A single figure is required: the number of lines below in which the word "using" occurs.

─── Extracted data

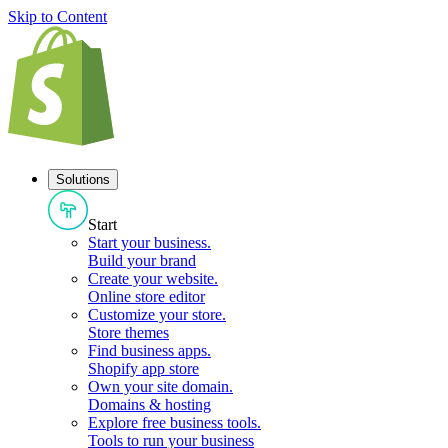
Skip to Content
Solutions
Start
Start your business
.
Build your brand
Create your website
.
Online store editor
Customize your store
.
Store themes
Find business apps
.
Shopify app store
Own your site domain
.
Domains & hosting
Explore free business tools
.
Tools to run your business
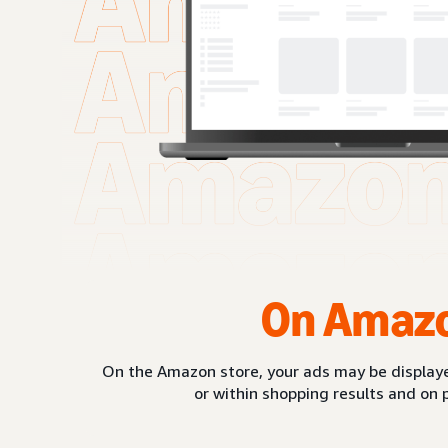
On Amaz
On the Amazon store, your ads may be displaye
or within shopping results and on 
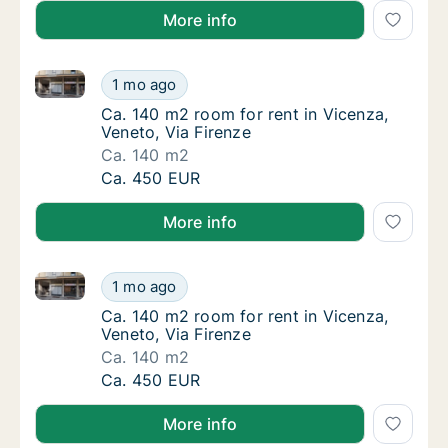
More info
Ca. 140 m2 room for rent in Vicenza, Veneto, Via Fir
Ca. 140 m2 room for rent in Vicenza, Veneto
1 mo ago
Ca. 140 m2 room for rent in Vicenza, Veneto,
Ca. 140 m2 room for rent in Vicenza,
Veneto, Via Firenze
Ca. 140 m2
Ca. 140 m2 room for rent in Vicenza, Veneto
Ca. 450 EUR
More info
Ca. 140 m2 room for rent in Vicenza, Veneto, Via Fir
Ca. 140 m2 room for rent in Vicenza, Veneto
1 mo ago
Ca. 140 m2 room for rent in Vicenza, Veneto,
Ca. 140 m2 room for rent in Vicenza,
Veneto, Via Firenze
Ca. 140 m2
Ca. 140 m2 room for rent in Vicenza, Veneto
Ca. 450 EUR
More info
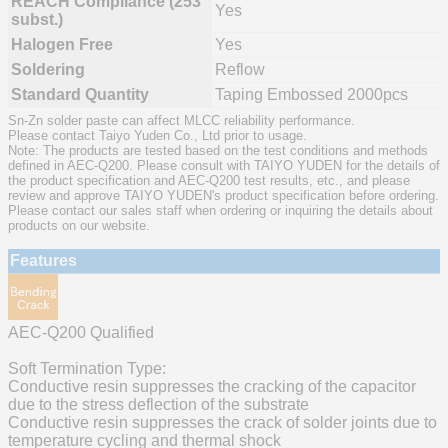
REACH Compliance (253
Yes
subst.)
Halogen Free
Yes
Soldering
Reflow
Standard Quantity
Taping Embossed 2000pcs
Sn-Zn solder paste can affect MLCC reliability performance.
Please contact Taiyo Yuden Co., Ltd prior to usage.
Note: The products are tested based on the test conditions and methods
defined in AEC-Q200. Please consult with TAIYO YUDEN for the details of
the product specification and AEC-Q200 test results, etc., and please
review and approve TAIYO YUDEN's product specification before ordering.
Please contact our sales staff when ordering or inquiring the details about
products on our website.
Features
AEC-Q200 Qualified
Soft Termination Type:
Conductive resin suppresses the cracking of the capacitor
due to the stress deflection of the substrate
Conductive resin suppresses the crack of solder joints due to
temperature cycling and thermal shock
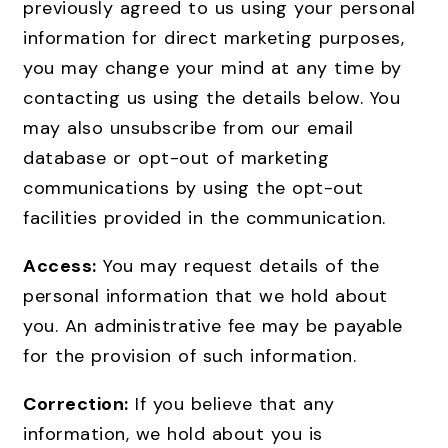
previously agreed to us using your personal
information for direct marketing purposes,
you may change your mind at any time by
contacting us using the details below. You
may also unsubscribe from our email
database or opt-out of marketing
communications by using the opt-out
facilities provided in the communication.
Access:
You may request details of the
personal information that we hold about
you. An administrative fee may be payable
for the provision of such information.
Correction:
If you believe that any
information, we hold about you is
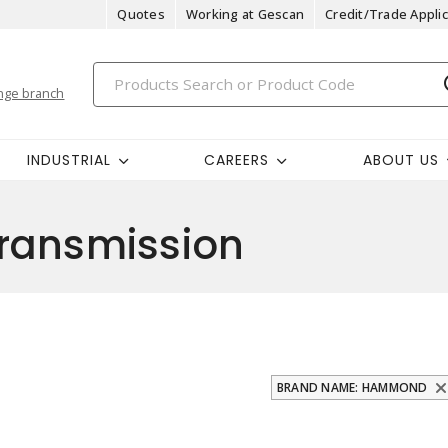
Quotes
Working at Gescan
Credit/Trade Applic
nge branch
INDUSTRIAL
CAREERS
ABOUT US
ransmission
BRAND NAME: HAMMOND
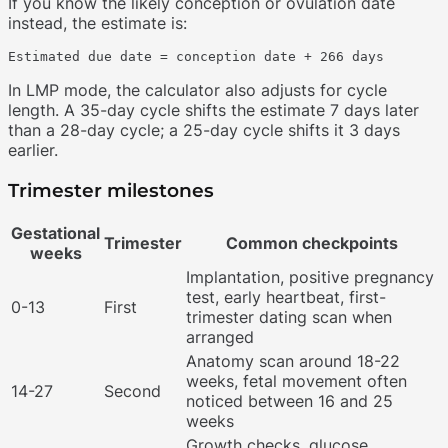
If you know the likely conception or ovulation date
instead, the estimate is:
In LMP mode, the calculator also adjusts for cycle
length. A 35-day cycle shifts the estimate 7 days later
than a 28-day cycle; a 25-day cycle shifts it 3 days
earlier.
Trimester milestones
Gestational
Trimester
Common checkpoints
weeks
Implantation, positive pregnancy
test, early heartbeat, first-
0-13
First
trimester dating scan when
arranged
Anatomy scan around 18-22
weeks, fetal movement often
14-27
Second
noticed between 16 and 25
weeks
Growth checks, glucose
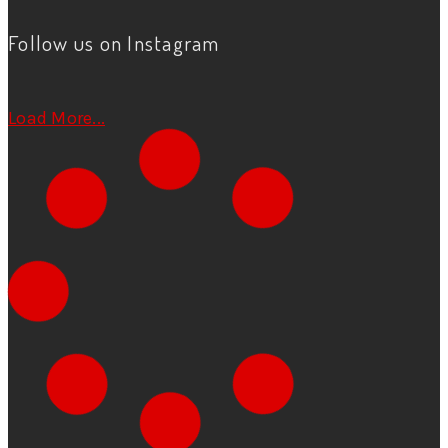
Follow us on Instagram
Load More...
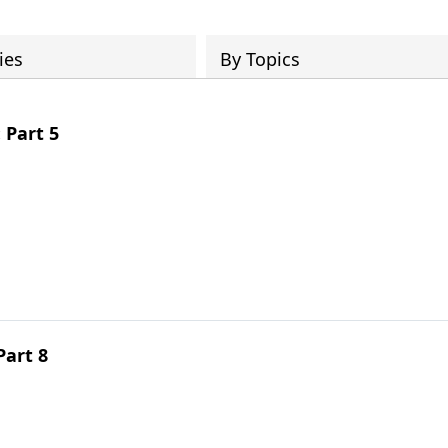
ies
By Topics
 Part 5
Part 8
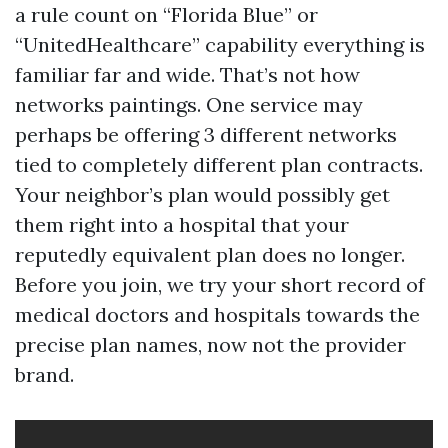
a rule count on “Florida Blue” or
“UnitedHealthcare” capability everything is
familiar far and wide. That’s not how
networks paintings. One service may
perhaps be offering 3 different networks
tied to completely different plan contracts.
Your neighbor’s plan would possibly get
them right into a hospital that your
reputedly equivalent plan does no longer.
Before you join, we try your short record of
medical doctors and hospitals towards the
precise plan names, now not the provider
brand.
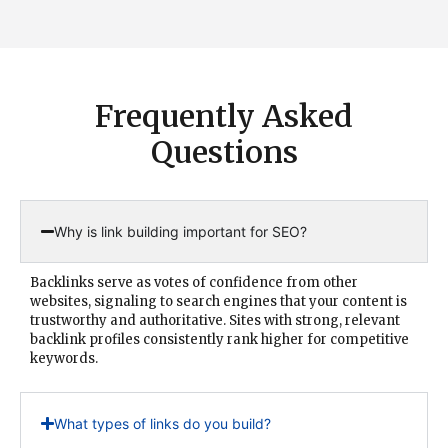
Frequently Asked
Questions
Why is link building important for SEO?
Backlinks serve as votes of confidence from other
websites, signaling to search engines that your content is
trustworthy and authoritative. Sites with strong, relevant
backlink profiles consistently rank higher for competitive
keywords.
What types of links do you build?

──────

● **Output below**
3